FCRL6 receptor: expression and associated proteins.

FCRL6 receptor is a more recently identified representative of the FCRL family. We generated a panel of mouse mAbs to baculovirus-derived recombinant FCRL6 protein. The clone 7B2 was found to specifically recognize a 63kDa protein expressed preferentially on the surface of CD8 T and CD56 NK cells in human peripheral blood and spleen. The clone 7B2 reacts with FCRL6 in Western blotting, FACS, and immunohistochemistry. In the T cell lineage, FCRL6 functions in antigen-experienced cells. Mitogenic stimulation of PB leukocytes in vitro resulted in an abrogation of the FCRL6 gene expression. We found a significant decrease in the FCRL6 gene expression in peripheral T cells of patients with certain autoimmune and blood diseases, and its upregulation at the late stages of HIV infection. Study of the FCRL6 association with signaling molecules showed its ability to recruit SHP-1, SHP-2, SHIP-1, and SHIP-2 phosphatases, and also adaptor protein Grb2 through phosphorylated cytoplasmic tyrosines. The current results demonstrate inhibitory potential of FCRL6 and suggest its possible involvement in modulation of CTL effector functions in various immune disorders.

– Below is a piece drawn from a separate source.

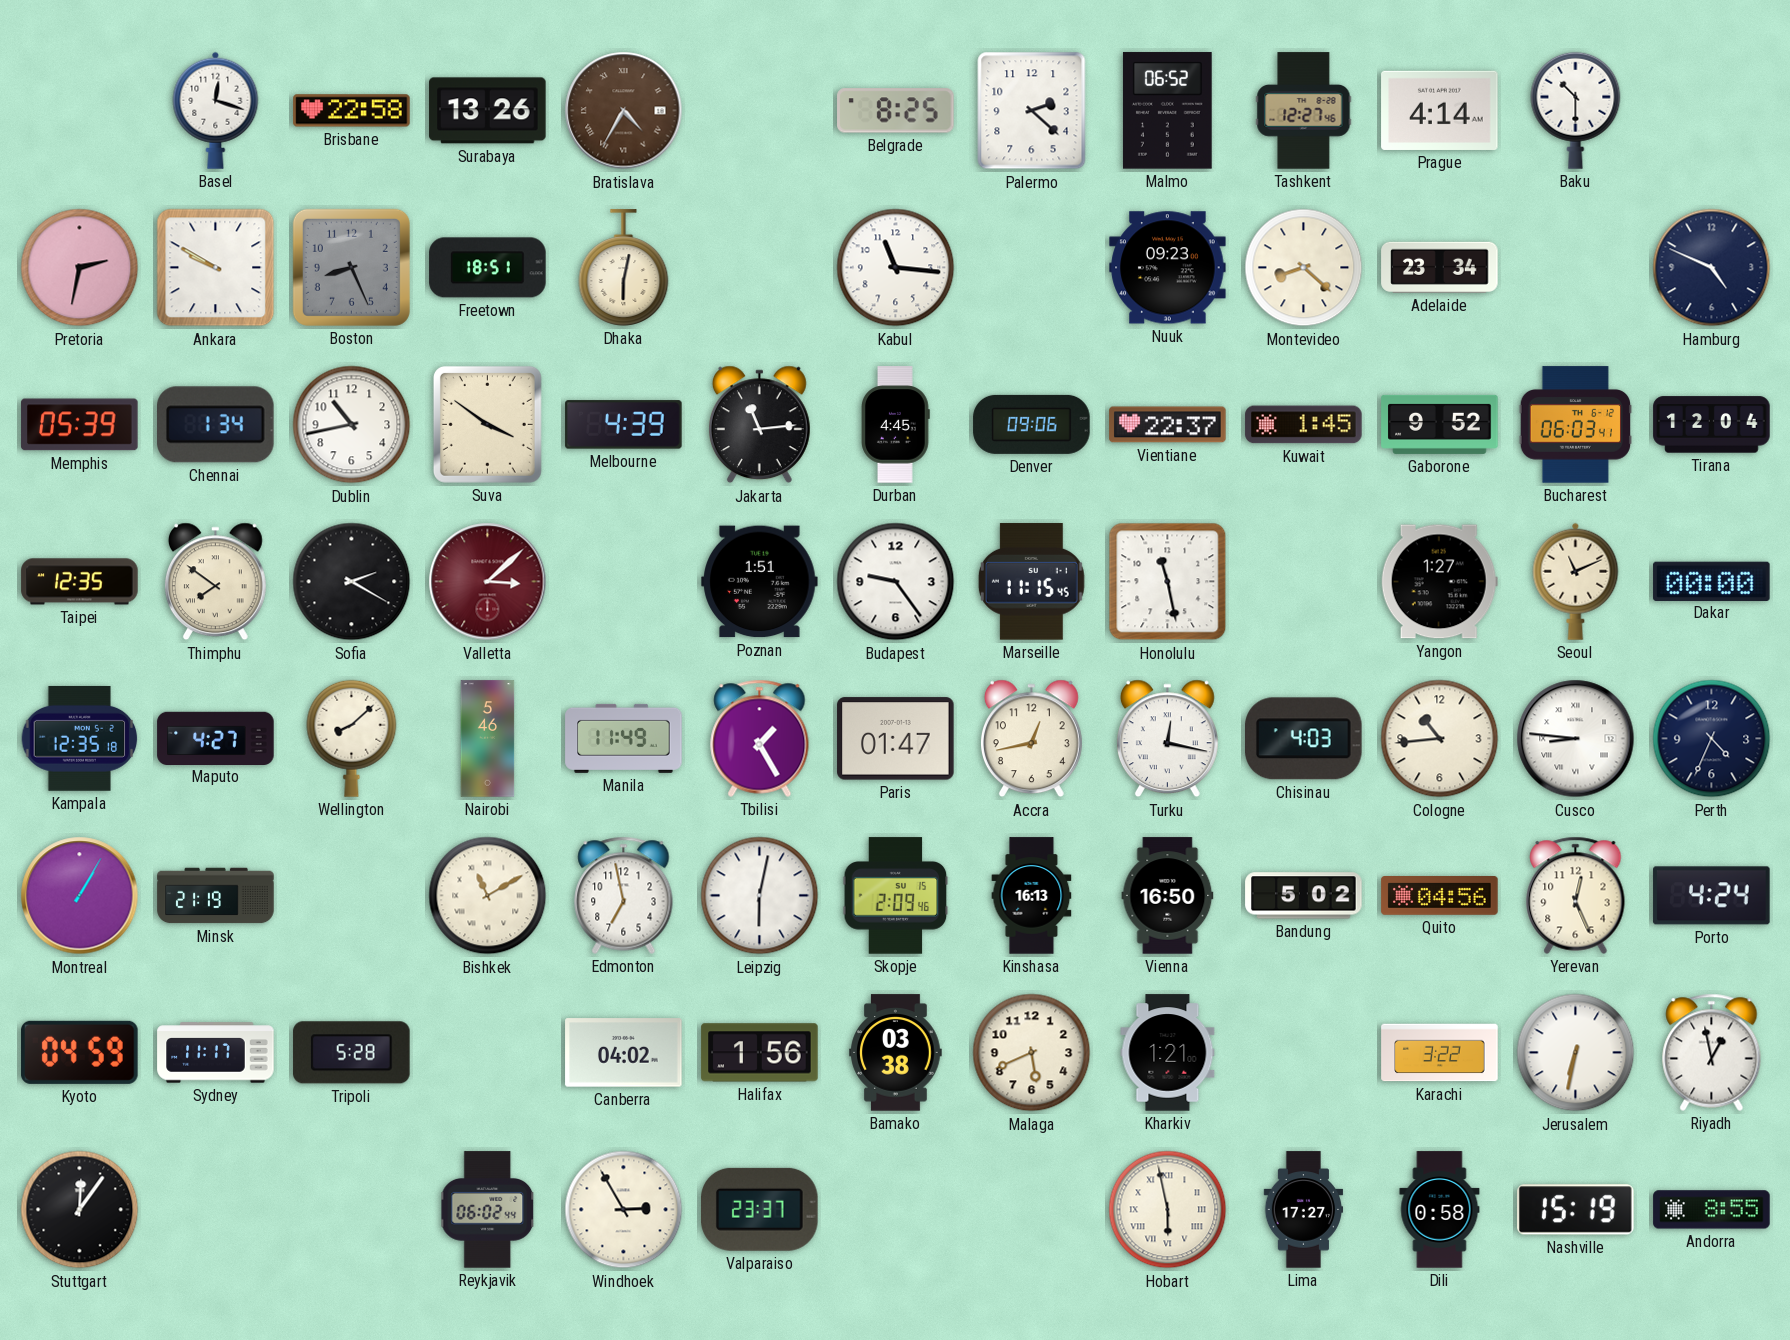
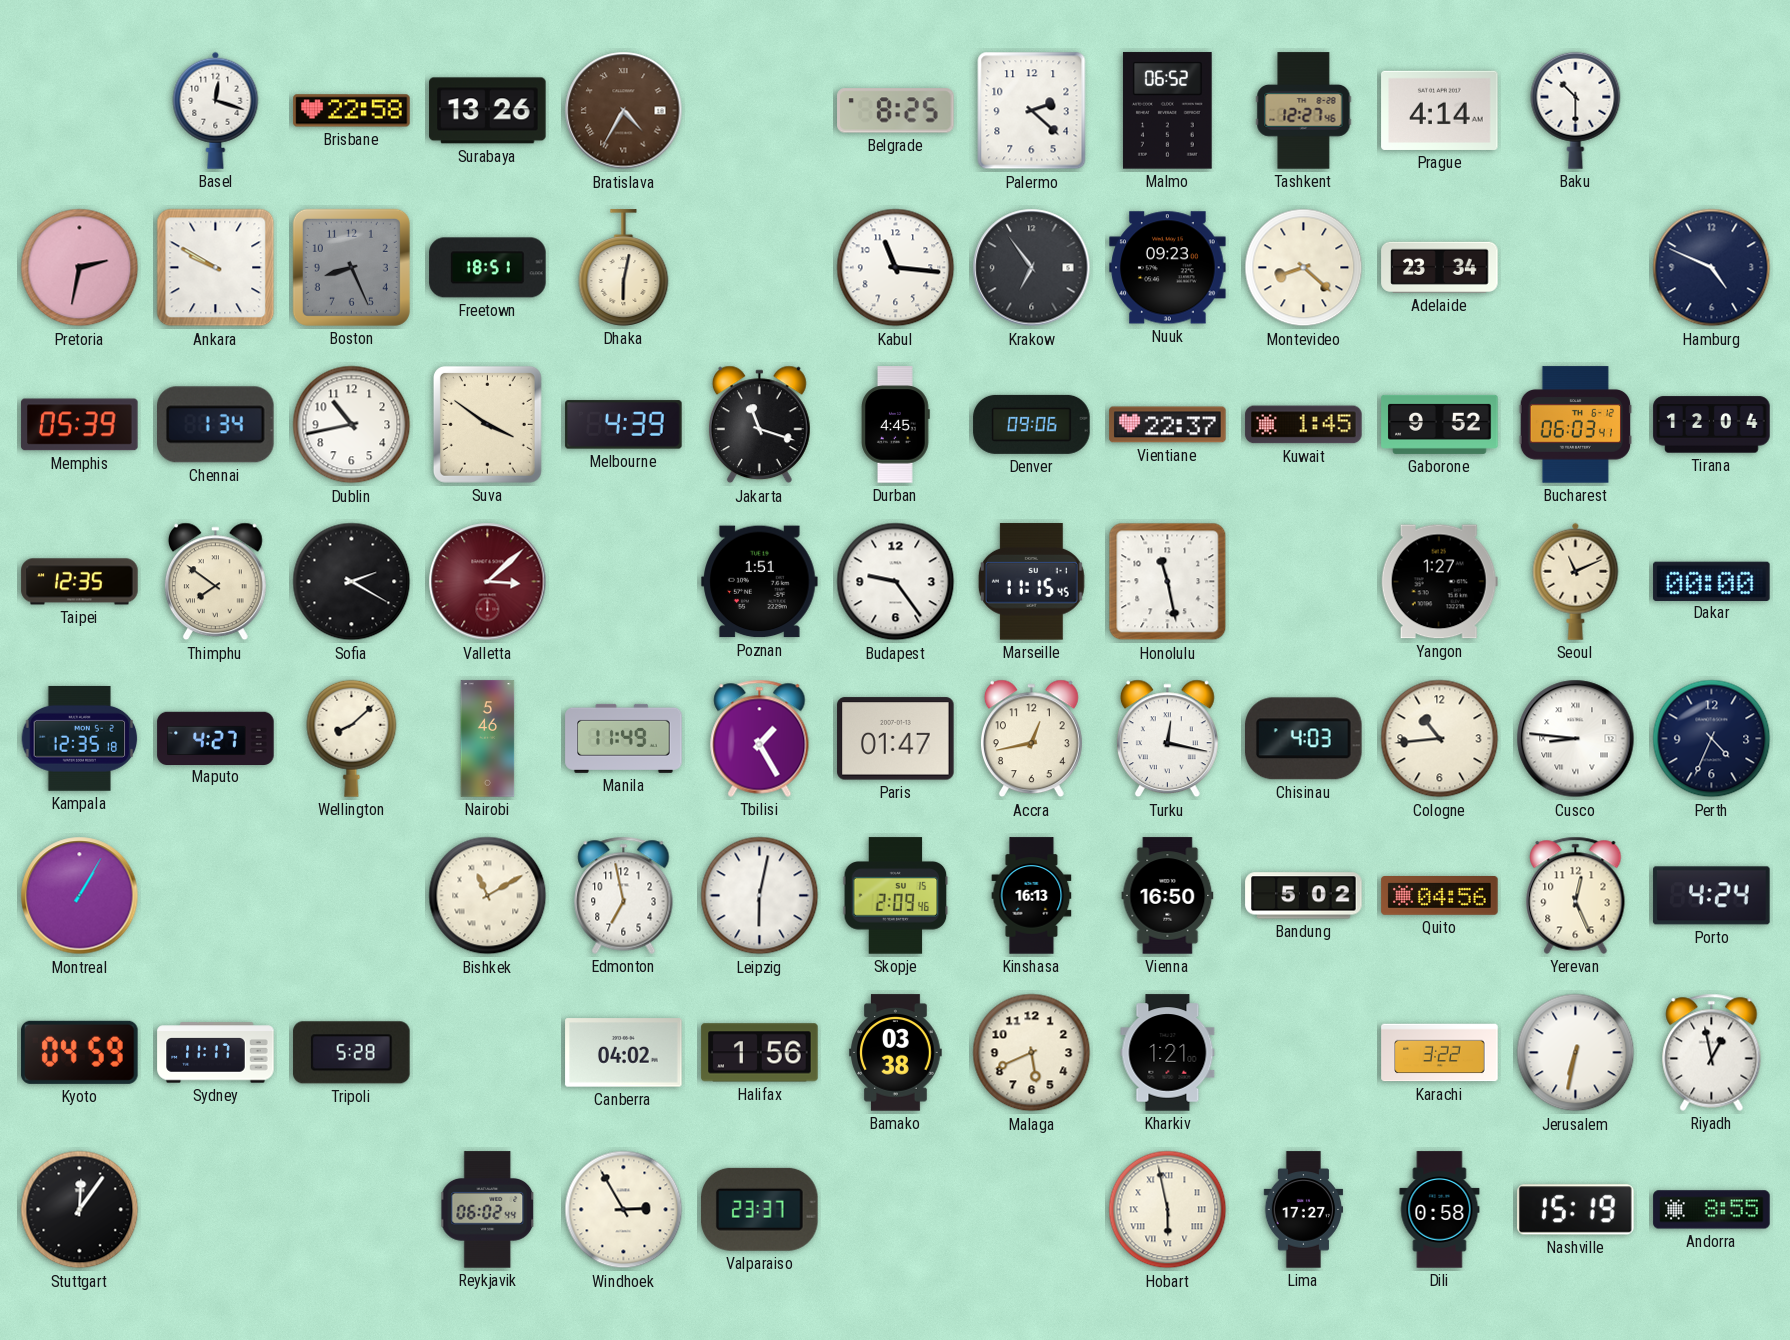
Krakow: none -> 6:54
Jakarta: 11:14 -> 11:18
Minsk: 21:19 -> none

The amphibians Xenopus laevis and Silurana tropicalis possess a family of activating KIR-related Immunoglobulin-like receptors.

In this study, we searched the amphibian species Xenopus laevis and Silurana (Xenopus) tropicalis for the presence of genes homologous to mammalian KIRs and avian CHIRs (KRIR family). By experimental and computational procedures, we identified four related ILR (Ig-like Receptors) genes in S. tropicalis and three in X. laevis. ILRs encode type I transmembrane receptors with 3-4 Ig-like extracellular domains. All predicted ILR proteins appear to be activating receptors. ILRs have a broad expression pattern, the gene transcripts were found in both lymphoid and non-lymphoid tissues. Phylogenetic analysis shows that the amphibian KRIR family receptors evolved independently from their mammalian and avian counterparts. The only conserved structural element of tetrapod KRIRs is the NxxR motif-containing transmembrane domain that facilitates association with FcRgamma subunit. Our findings suggest that if KRIRs of various vertebrates have any common function at all, such a function is activating rather than inhibitory.